Any help or advice sincerely appreciated! 

- Frustrated "foreigner".


----------



## LegalMan (Dec 26, 2012)

Nostalgia Nut said:


> Hi everyone. I've been living and working in SA for the past 6 years, initially on an intra company transfer permit for 2 years and thereafter on a quota work permit.
> 
> When I got the quota work permit I was told by colleagues and friends that I would have the luxury of easily being able to change jobs anytime I wanted as long as I stuck with the same occupation. Well, I've been trying to change jobs since 2012 or 2013 and it seems absolutely impossible to even get an interview call! I don't consider my CV to be that bad honestly... I have more than 10 years of experience and a Masters degree from a world class university. But it seems as though prospective employers are not even looking at my CV! I'm stuck with the same employer since I arrived here! Do I need to become a permanent resident here to even be considered seriously for a job?
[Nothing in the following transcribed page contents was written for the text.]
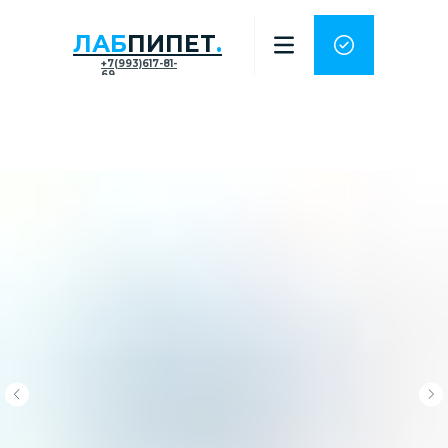
ЛАБ
ПИПЕТ
.
+7(993)617-81-
69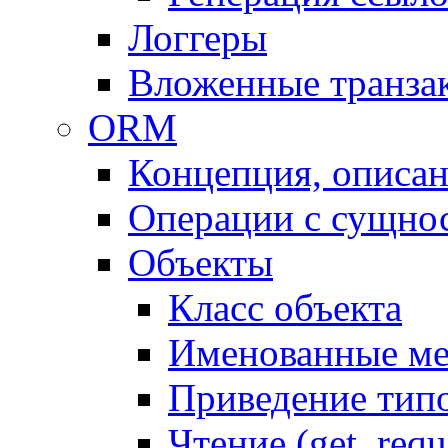
Логгеры
Вложенные транза
ORM
Концепция, описа
Операции с сущно
Объекты
Класс объекта
Именованные м
Приведение тип
Чтение (get, requ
Then what good is this dumb quota work permit??? I'm in the manufacturing industry by the way.
> 
> ...


Hi Nostalgia Nut, 

Does your quota work permit mention your current employer? If not, there should be no reason why potential employers wont interview you. You are legally allowed to change employers, provided you notify Home Affairs by submitting a copy of your new contract, that's all. 
Perhaps attach of your permit and a capture of the immigration act where it explains what a quota work permit is. 
This is just my suggestion, good luck.


----------



## hopeful1986 (Feb 5, 2014)

Hi,

From personal experience it may just be employer perception of the assumed difficulties entailed in hiring foreigners. Barring the exclusions of AA/EE positions, a number of potential employers have assumed that I bring extra admin in the sense that I only want to job for permit purposes, or that I will need letters from them and require extra admin and expose them to scrutiny etc even before asking me about my permit situation. It's unfortunate but a reality, but it can be overcome. I recommend that you cast the net as wide as possible. It's hard to find a job in South Africa in general, even for south Africans and with certain assumptions that some employers reach when they see that you are foreign, it does mean that you need to send off as many applications as possible. I think permanent residency alleviates the situation, though. I've seen many ads for citizens or permanent residents only do there's hope once that is done.

good luck!


----------